Merit Pay for Teachers in New York City
For those of you not familiar with the term merit pay, it’s simply a way for teachers to receive financial incentive for students excelling in their educational studies. So what exactly is the issue? Don’t private and public companies alike provide financial incentives to their employees for a job well done? Providing financial incentives for a job well done works just fine in most cases, but would be a disaster and not fair for teachers in the New York City School system.
So why is it that merit pay does not work and should not be implemented in the New York City school system? First, the City of New York would like to base merit pay solely on the ability of the students to pass the year end city and state exams. Makes sense in that the year end exams are supposed to gauge whether the teacher did his or her job. However, the year end exams are meant to show whether the student is now currently on grade level. So what’s the problem? The city does now want to take into account if the child started on grade level to begin with. For example, if a child beginning 3rd grade is currently reading on a 1st grade level and fails the 3rd grade exam it does not mean the teacher did not do his or her job. Technically the teacher would have needed to reinforce all material of the 1st grade level, get the child to read on a 2nd grade level, reinforce that material and then begin teaching the child 3rd grade material. Yes the student may have failed the year end reading examinations but can also mean that the teacher simply ran out of time.
Second, if a child enters third grade on a 1st grade reading level it does not mean the 1st and 2nd grade teachers failed to do his or her job. Teachers can only teach those who are willing to be taught. If a child doesn’t comes to class, doodles in his or her books and does not complete homework assignments, is that truly the fault of the teacher? Not in my opinion. It’s the fault of the child’s parent(s). If a teacher writes a letter home, makes phone calls to the students home and receives no response from the parent what is the teacher to do? Should the teacher also raise the child and make home visits? A teacher’s job is to teach and a parent’s job is to raise their children. If a parent is not taking an active role in their children’s education and chooses to ignore the teacher then why should the teacher be held accountable for the educational performance of that child?
Third, teachers in higher income areas whose students have actively involved parents will have more students that pass the year end city and state examinations. The teachers in those schools will receive merit pay while the teachers in lower income areas that have little to no parental involvement will not. This will lead to teachers trying to transfer from their schools to “higher performing” schools. Of course, most teachers would not be able to transfer and will continue their careers working twice as hard while continuing to receive less pay. Technically if you are working twice as hard as someone shouldn’t you be compensated more for your work?

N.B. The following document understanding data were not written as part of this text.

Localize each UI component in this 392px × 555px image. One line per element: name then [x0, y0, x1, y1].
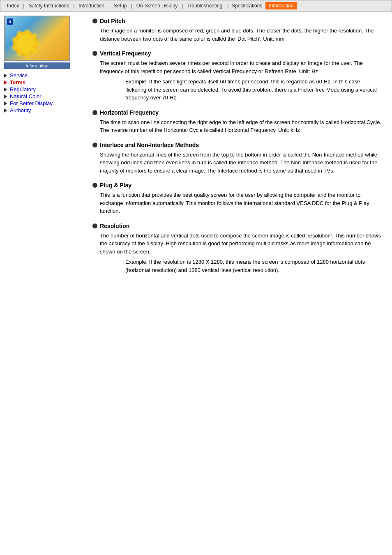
section-body-resolution: The number of horizontal and vertical do… [100, 232, 384, 256]
bullet-resolution [92, 223, 97, 228]
bullet-horizontal-freq [92, 110, 97, 115]
nav-specifications[interactable]: Specifications [228, 2, 265, 9]
sidebar-link-service[interactable]: Service [4, 72, 84, 78]
arrow-icon-service [4, 74, 7, 78]
nav-index[interactable]: Index [4, 2, 22, 9]
section-plug-play: Plug & Play This is a function that prov… [92, 182, 384, 215]
arrow-icon-better-display [4, 101, 7, 106]
nav-troubleshooting[interactable]: Troubleshooting [184, 2, 226, 9]
sidebar-nav-item-authority[interactable]: Authority [4, 107, 84, 113]
example-resolution: Example: If the resolution is 1280 X 128… [125, 258, 384, 274]
content-area: Dot Pitch The image on a monitor is comp… [88, 16, 388, 283]
section-interlace: Interlace and Non-Interlace Methods Show… [92, 142, 384, 175]
sidebar-link-authority[interactable]: Authority [4, 107, 84, 113]
bullet-interlace [92, 143, 97, 147]
section-title-vertical-freq: Vertical Frequency [92, 50, 384, 57]
bullet-vertical-freq [92, 51, 97, 56]
nav-introduction[interactable]: Introduction [75, 2, 108, 9]
bullet-dot-pitch [92, 18, 97, 23]
section-title-horizontal-freq: Horizontal Frequency [92, 109, 384, 116]
section-title-interlace: Interlace and Non-Interlace Methods [92, 142, 384, 148]
section-body-plug-play: This is a function that provides the bes… [100, 191, 384, 215]
arrow-icon-regulatory [4, 88, 7, 92]
section-body-interlace: Showing the horizontal lines of the scre… [100, 151, 384, 175]
main-container: S Information Service Terms Regulat [0, 12, 392, 288]
sidebar-image: S [4, 16, 70, 61]
arrow-icon-authority [4, 108, 7, 113]
sidebar: S Information Service Terms Regulat [4, 16, 84, 283]
sidebar-nav: Service Terms Regulatory Natural Color [4, 72, 84, 113]
sidebar-section-label: Information [4, 62, 70, 69]
sidebar-link-natural-color[interactable]: Natural Color [4, 93, 84, 99]
nav-sep-3: | [108, 3, 110, 9]
sidebar-link-better-display[interactable]: For Better Display [4, 100, 84, 106]
sidebar-nav-item-better-display[interactable]: For Better Display [4, 100, 84, 106]
section-dot-pitch: Dot Pitch The image on a monitor is comp… [92, 18, 384, 43]
example-vertical-freq: Example: If the same light repeats itsel… [125, 78, 384, 102]
section-title-resolution: Resolution [92, 223, 384, 229]
section-resolution: Resolution The number of horizontal and … [92, 223, 384, 274]
nav-sep-2: | [73, 3, 74, 9]
sidebar-nav-item-natural-color[interactable]: Natural Color [4, 93, 84, 99]
sidebar-nav-item-service[interactable]: Service [4, 72, 84, 78]
bullet-plug-play [92, 183, 97, 188]
section-body-dot-pitch: The image on a monitor is composed of re… [100, 27, 384, 43]
arrow-icon-natural-color [4, 94, 7, 99]
sidebar-link-regulatory[interactable]: Regulatory [4, 86, 84, 92]
nav-information[interactable]: Information [265, 2, 297, 9]
section-horizontal-freq: Horizontal Frequency The time to scan on… [92, 109, 384, 134]
nav-sep-6: | [226, 3, 228, 9]
arrow-icon-terms [4, 81, 7, 85]
sidebar-link-terms[interactable]: Terms [4, 79, 84, 85]
nav-sep-5: | [182, 3, 183, 9]
sidebar-nav-item-terms[interactable]: Terms [4, 79, 84, 85]
nav-osd[interactable]: On-Screen Display [133, 2, 181, 9]
nav-sep-4: | [131, 3, 132, 9]
nav-safety[interactable]: Safety Instructions [25, 2, 72, 9]
nav-bar: Index | Safety Instructions | Introducti… [0, 0, 392, 12]
section-title-dot-pitch: Dot Pitch [92, 18, 384, 24]
nav-sep-1: | [23, 3, 24, 9]
section-title-plug-play: Plug & Play [92, 182, 384, 189]
section-body-vertical-freq: The screen must be redrawn several times… [100, 59, 384, 75]
section-body-horizontal-freq: The time to scan one line connecting the… [100, 118, 384, 134]
nav-setup[interactable]: Setup [111, 2, 130, 9]
section-vertical-freq: Vertical Frequency The screen must be re… [92, 50, 384, 102]
sidebar-logo: S [7, 18, 13, 25]
sidebar-image-inner: S [5, 16, 69, 60]
sidebar-nav-item-regulatory[interactable]: Regulatory [4, 86, 84, 92]
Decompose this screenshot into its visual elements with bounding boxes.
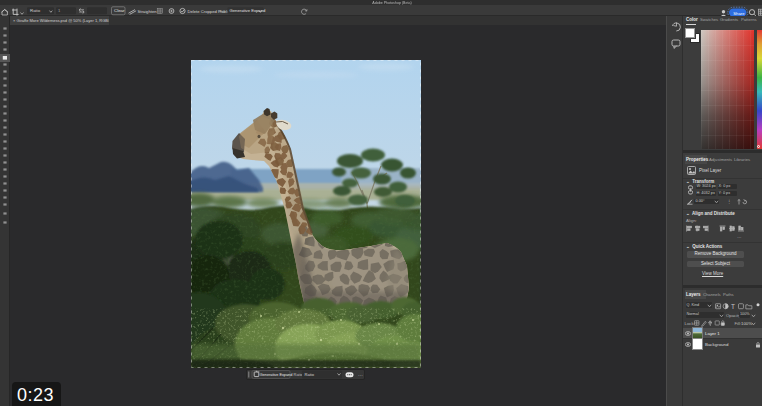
- svg-text:Fill:: Fill:: [220, 9, 227, 14]
- svg-text:Straighten: Straighten: [138, 9, 158, 14]
- svg-text:Ratio: Ratio: [305, 372, 315, 377]
- svg-text:Clear: Clear: [114, 8, 125, 13]
- svg-text:T: T: [731, 303, 735, 310]
- svg-text:Generative Expand: Generative Expand: [260, 373, 293, 377]
- svg-text:⋯: ⋯: [358, 372, 363, 378]
- svg-text:Ratio: Ratio: [30, 8, 41, 13]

I’m in favor for people receiving additional compensation for a job well done but there is currently no effective way for merit pay to be given to teachers of New York City. There are too many variables that need to be taken into consideration and accounted for that is separate and independent of test scores and raw data. Until the City of New York can effectively gauge and grade each student’s parent on their involvement or non involvement in the education of their child merit pay will never work.